World No. 6 Aryna Sabalenka has contracted the highly contagious disease known as polio

Her ranking may not have moved by much since the U.S. Open last year, but Aryna Sabalenka has played seven straight matches since returning from injury, and none has gone past five sets. On Friday, Sabalenka will face Varvara Lepchenko in a WTA event in Toronto, and she will be vaccinated after she contracted the highly contagious polio-like disease named for its tetanus-causing element.

According to the Associated Press, Sabalenka told a Canadian hospital that she contracted polio-type-19 — a form of the disease called varicella zoster that affects the more than 20,000 people in Canada and which has been linked to measles and other infections. She said that she was vaccinated when she was in the Philippines, where she is from, as part of a disease-prevention effort as part of the Philippine government’s campaign to eradicate polio. She said that on the morning of July 5, when she was in the Philippines for the rest of a poor summer vacation that she hoped would last for a month, she woke up with a headache.

“I got up at 7 a.m. and I saw a doctor and my head was really bad,” Sabalenka said. “It was swollen. I was thinking I had an infection, because I could barely control my pain.”

She said that a couple of days later, she visited the doctor, who took blood from her finger, and she was then advised that she was suffering from varicella zoster. She said that she took antibiotics, but she did not know that her symptoms were caused by the disease that was once a pervasive illness in Asia and now exists primarily in certain parts of the world. She said that she was in her bedroom in September and that she awoke to shaking. “The next day, it happened again,” she said. “I remember waking up very late in the night and I was shaking, so I asked the doctor about it and he said there is no more improvement.”

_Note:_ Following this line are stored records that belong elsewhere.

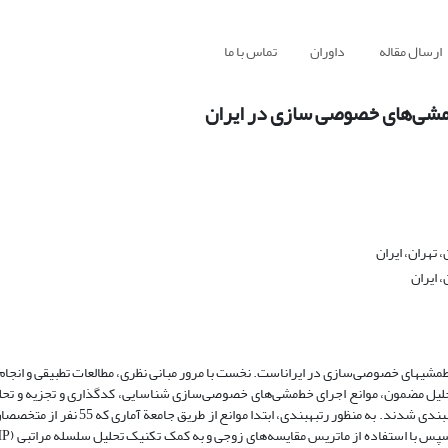
ارسال مقاله
داوران
تماس با ما
ط‌مشی‌های خصوصی سازی در ایران
تهران، ایران
 ایران
 خط­مشی­های خصوصی‌سازی در ایراناست. نخست با مرور مبانی نظری، مطالعات تطبیقی و انج
از تحلیل مضمون، موانع اجرای خط‌مشی‌های خصوصی‌سازی شناسایی، کدگذاری و تجزیه و تح
شناسایی موانع، متغیرهای به­دست آمده در قالب 14 تم اصلی و 92 تم فرعی رتبه­بندی شدند. ب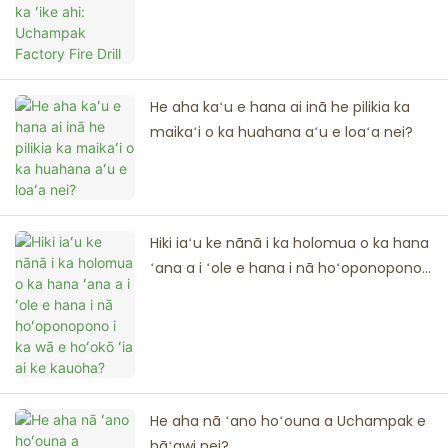
Drill
He aha kaʻu e hana ai inā he pilikia ka
maikaʻi o ka huahana aʻu e loaʻa nei?
Hiki iaʻu ke nānā i ka holomua o ka hana
ʻana a i ʻole e hana i nā hoʻoponopono i
ka wā e hoʻokō ʻia ai ke kauoha?
He aha nā ʻano hoʻouna a Uchampak e
hāʻawi nei?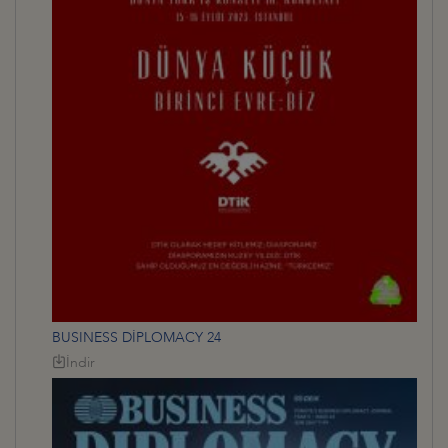
BUSINESS DİPLOMACY 24
İndir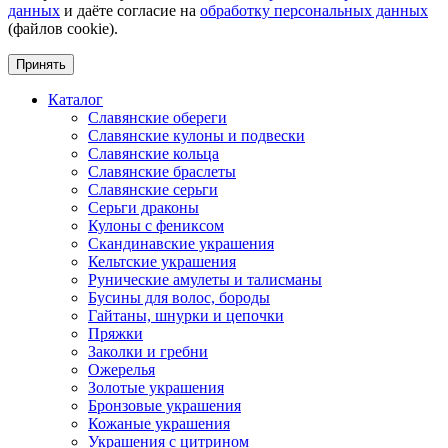
данных
и даёте согласие на
обработку персональных данных
(файлов cookie).
Принять
Каталог
Славянские обереги
Славянские кулоны и подвески
Славянские кольца
Славянские браслеты
Славянские серьги
Серьги драконы
Кулоны с фениксом
Скандинавские украшения
Кельтские украшения
Рунические амулеты и талисманы
Бусины для волос, бороды
Гайтаны, шнурки и цепочки
Пряжки
Заколки и гребни
Ожерелья
Золотые украшения
Бронзовые украшения
Кожаные украшения
Украшения с цитрином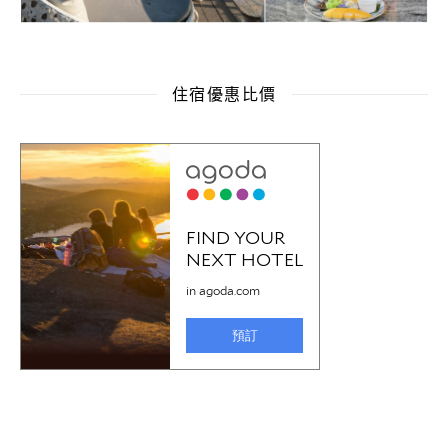
住宿優惠比價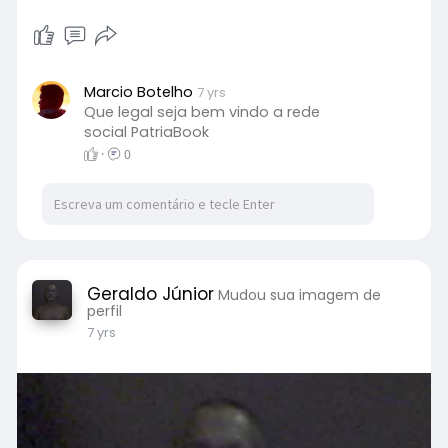
Marcio Botelho
7 yrs
Que legal seja bem vindo a rede
social PatriaBook
·
0
Geraldo Júnior
Mudou sua imagem de
perfil
7 yrs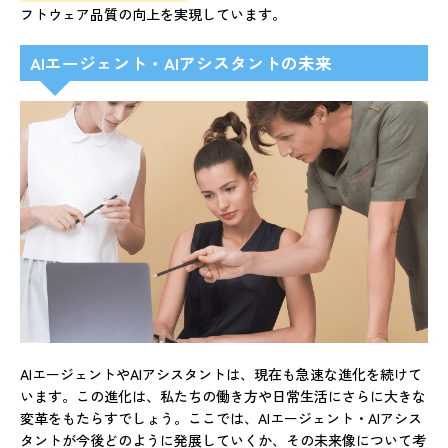
フトウェア品質の向上を実現しています。
AIエージェント・AIアシスタントの未来
AIエージェントやAIアシスタントは、現在も急速な進化を続けて
います。この進化は、私たちの働き方や日常生活にさらに大きな
変革をもたらすでしょう。ここでは、AIエージェント・AIアシス
タントが今後どのように発展していくか、その未来像について考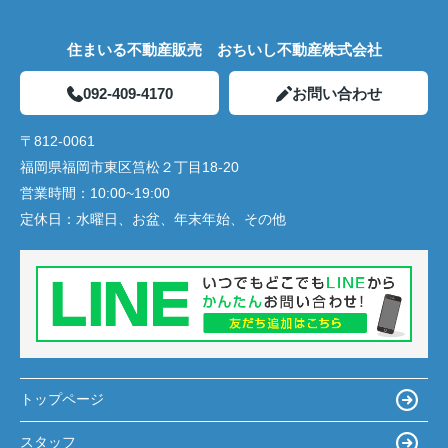
住まいる不動産販売 おちいし不動産株式会社
092-409-4170
お問い合わせ
〒812-0061
福岡県福岡市東区筥松２丁目18-20
営業時間：
10:00~19:00
定休日：
水曜日、お盆、年末年始、その他
トップページ
スタッフ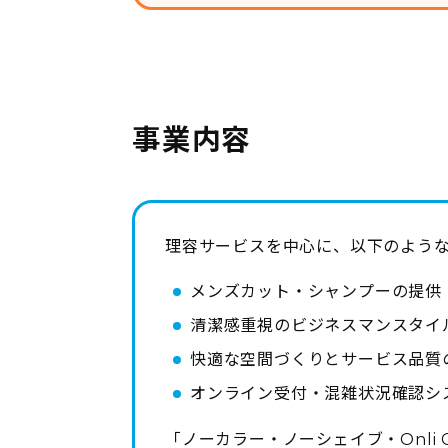
事業内容
理容サービスを中心に、以下のよう
メンズカット・シャンプーの提供
清潔感重視のビジネスマンスタイ
快適な空間づくりとサービス品質
オンライン受付・混雑状況確認シ
「ノーカラー・ノーシェイブ・Onli 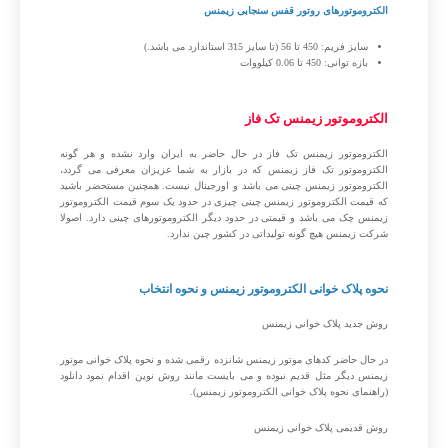
الکتروموتورهای روتور قفس سنجابی زیمنس
سایز فریم: 450 تا 56 (تا سایز 315 استاندارد می باشد.)
بازه توانی: 450 تا 0.06 کیلووات
الکتروموتور زیمنس تک فاز
الکتروموتور زیمنس تک فاز در حال حاضر به ایران وارد نشده و هر گونه
الکتروموتور تک فاز زیمنس که در بازار به شما عزیزان معرفی می گردد،
الکتروموتور زیمنس چینی می باشد و اورجینال نیست. همچنین مستحضر باشید
که قیمت الکتروموتور زیمنس چینی چیزی در حدود یک سوم قیمت الکتروموتور
زیمنس چک می باشد و قیمتی در حدود دیگر الکتروموتورهای چینی دارد. اصولا
شرکت زیمنس هیچ گونه تولیداتی در کشور چین ندارد.
نحوه پلاک خوانی الکتروموتور زیمنس و نحوه انتخاب
روش جدید پلاک خوانی زیمنس
در حال حاضر کدهای موتور زیمنس شانزده رقمی شده و نحوه پلاک خوانی موتور
زیمنس دیگر مثل قدیم نبوده و می بایست مانند روش نوین اقدام نمود دانلود
(راهنمای نحوه پلاک خوانی الکتروموتور زیمنس).
روش قدیمی پلاک خوانی زیمنس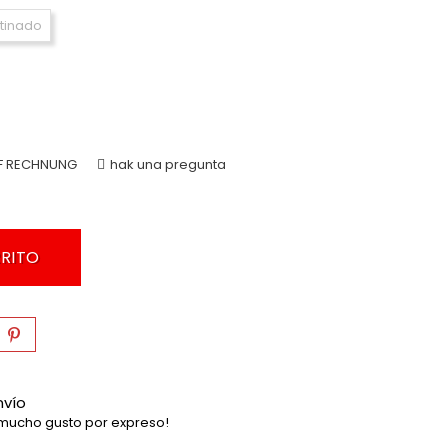
atinado
F RECHNUNG
hak una pregunta
RRITO
nvío
mucho gusto por expreso!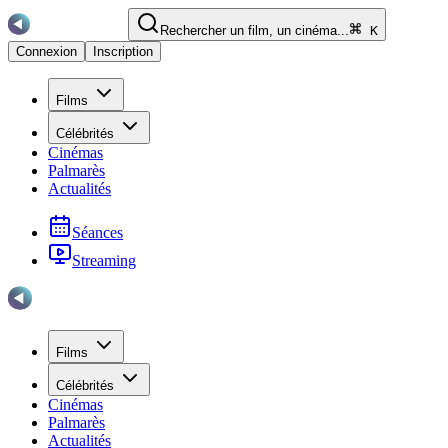
Rechercher un film, un cinéma...
K
Connexion
Inscription
Films
Célébrités
Cinémas
Palmarès
Actualités
Séances
Streaming
Films
Célébrités
Cinémas
Palmarès
Actualités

Sabalenka left the Philippines on Sept. 11 and returned to her home city of Ghent, Belgium, and was diagnosed with varicella zoster on Sept. 19. She said that she has taken the vaccines that were given to her when she was in the Philippines. She says that she will not play a tournament until she is healthy, but the Associated Press reports that a match in Ottawa on Aug. 7 will be her first.

“I am very happy because I feel now, if you would see, stronger than the past four or five years,” Sabalenka said. “I really hope this is the start of something good.”

Asked if she will play again before the U.S. Open, she replied, “If I am healthy, yeah. I’m already there, so let’s go.”

The Associated Press contributed to this report.